----- Input material -----

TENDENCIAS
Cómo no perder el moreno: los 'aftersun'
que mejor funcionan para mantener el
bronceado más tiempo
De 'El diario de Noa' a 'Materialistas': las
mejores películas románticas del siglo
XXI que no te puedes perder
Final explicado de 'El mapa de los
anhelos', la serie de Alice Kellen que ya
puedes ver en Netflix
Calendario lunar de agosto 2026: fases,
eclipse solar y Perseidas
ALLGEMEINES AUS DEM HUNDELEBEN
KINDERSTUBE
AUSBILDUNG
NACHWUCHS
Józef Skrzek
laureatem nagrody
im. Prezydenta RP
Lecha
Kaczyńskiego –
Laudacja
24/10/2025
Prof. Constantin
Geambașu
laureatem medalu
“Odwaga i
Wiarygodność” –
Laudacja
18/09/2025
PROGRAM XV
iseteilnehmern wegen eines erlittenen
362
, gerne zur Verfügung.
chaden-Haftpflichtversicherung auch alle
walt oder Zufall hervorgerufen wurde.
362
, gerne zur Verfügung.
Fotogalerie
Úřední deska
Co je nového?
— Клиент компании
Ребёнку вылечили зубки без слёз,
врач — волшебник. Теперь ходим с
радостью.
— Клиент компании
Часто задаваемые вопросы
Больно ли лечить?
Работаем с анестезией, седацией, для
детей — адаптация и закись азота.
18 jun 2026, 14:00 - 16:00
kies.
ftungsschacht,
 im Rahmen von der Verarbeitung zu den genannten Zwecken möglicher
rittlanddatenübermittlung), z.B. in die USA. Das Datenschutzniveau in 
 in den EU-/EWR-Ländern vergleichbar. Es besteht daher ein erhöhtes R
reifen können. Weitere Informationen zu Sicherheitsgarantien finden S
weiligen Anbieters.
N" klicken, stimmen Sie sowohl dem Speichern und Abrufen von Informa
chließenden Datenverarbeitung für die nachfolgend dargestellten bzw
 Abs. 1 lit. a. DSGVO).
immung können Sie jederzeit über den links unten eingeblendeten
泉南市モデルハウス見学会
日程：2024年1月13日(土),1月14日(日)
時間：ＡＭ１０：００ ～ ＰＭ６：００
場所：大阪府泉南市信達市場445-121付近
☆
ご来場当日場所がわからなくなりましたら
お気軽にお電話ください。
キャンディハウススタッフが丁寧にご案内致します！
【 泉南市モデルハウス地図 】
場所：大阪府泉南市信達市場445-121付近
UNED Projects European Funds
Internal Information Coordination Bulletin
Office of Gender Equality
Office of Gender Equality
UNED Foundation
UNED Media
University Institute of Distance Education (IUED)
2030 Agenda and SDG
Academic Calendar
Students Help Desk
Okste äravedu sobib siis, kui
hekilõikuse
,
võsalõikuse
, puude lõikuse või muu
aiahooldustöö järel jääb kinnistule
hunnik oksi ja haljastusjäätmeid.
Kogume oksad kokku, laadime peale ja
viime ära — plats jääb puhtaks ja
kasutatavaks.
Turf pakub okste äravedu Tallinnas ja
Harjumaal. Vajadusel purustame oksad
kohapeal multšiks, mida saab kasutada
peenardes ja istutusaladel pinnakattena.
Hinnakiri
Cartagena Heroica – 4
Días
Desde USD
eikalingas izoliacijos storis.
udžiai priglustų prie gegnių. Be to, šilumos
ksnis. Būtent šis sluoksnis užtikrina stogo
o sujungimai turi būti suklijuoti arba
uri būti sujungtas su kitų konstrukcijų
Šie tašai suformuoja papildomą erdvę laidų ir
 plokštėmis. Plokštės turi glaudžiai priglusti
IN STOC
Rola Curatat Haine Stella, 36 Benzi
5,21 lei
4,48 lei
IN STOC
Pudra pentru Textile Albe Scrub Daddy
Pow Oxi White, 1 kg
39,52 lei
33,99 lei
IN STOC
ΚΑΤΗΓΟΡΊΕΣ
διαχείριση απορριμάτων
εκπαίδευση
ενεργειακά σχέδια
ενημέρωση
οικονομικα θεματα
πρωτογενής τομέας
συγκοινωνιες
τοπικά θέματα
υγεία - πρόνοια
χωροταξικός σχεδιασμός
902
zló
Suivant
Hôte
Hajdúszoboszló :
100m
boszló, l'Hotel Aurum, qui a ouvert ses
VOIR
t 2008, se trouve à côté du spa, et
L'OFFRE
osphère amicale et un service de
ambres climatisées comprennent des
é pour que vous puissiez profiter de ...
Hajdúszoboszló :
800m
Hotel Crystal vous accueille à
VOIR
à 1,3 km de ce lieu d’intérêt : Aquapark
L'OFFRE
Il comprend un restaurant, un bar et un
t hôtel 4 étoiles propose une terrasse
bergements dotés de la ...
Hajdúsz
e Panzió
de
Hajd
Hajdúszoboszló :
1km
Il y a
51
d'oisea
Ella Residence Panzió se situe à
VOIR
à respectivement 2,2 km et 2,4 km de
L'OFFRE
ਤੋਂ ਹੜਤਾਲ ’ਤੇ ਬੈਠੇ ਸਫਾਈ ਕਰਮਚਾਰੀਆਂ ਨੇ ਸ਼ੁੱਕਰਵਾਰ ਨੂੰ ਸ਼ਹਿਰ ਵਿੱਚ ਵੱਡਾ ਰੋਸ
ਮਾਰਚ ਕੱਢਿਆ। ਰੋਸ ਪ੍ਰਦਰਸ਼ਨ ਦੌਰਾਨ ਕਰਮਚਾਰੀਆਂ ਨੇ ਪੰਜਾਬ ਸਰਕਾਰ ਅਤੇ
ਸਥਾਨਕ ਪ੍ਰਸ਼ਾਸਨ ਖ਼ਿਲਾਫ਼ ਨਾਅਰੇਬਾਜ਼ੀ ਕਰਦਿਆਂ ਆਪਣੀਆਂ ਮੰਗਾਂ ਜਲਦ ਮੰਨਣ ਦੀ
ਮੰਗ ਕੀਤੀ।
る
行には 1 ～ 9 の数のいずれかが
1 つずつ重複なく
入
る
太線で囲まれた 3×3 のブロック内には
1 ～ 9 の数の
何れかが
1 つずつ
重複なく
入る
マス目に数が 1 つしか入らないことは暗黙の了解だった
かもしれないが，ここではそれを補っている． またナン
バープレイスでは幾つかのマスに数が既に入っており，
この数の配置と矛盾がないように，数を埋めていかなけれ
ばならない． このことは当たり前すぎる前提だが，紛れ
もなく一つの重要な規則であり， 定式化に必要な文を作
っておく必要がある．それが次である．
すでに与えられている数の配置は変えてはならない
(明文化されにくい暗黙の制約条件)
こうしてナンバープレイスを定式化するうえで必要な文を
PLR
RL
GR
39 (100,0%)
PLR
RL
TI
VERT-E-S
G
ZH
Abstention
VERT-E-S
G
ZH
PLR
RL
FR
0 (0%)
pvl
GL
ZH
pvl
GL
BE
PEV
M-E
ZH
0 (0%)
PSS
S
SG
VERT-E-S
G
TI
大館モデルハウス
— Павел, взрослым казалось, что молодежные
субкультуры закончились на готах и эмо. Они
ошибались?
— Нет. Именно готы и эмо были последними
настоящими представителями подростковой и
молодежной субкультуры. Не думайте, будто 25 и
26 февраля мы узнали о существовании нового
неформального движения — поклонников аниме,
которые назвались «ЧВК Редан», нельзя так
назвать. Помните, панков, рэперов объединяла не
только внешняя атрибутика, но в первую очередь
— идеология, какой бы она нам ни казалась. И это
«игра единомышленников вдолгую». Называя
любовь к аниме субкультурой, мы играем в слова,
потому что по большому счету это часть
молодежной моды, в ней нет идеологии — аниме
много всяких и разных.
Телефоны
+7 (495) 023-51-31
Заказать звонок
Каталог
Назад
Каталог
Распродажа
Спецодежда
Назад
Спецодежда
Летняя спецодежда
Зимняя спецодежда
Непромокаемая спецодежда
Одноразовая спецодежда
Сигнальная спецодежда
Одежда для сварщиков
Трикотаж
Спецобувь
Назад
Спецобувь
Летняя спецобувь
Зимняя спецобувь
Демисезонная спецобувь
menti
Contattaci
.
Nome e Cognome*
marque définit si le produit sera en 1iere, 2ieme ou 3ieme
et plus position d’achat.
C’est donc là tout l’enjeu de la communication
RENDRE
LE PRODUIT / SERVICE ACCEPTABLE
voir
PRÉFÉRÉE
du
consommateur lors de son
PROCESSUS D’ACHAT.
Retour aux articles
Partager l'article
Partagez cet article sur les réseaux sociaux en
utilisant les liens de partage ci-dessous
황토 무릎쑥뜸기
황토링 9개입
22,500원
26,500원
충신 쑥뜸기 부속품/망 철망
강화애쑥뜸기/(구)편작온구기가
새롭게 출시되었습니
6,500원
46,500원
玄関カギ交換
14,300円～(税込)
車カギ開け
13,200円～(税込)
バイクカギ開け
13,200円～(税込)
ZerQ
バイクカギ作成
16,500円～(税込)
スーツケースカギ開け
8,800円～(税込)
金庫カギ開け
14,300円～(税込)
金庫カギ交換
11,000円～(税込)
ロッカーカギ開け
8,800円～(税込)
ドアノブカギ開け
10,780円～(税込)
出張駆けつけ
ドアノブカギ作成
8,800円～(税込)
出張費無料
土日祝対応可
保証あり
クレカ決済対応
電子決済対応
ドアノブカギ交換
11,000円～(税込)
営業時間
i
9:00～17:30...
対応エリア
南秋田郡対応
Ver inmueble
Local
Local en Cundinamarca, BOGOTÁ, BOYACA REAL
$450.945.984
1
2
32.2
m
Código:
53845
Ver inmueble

-----

**Activity**. Line tally for "Hotel": say how many lines of the records above contain it, and give nothing but the number.

**Exercise answer**. 2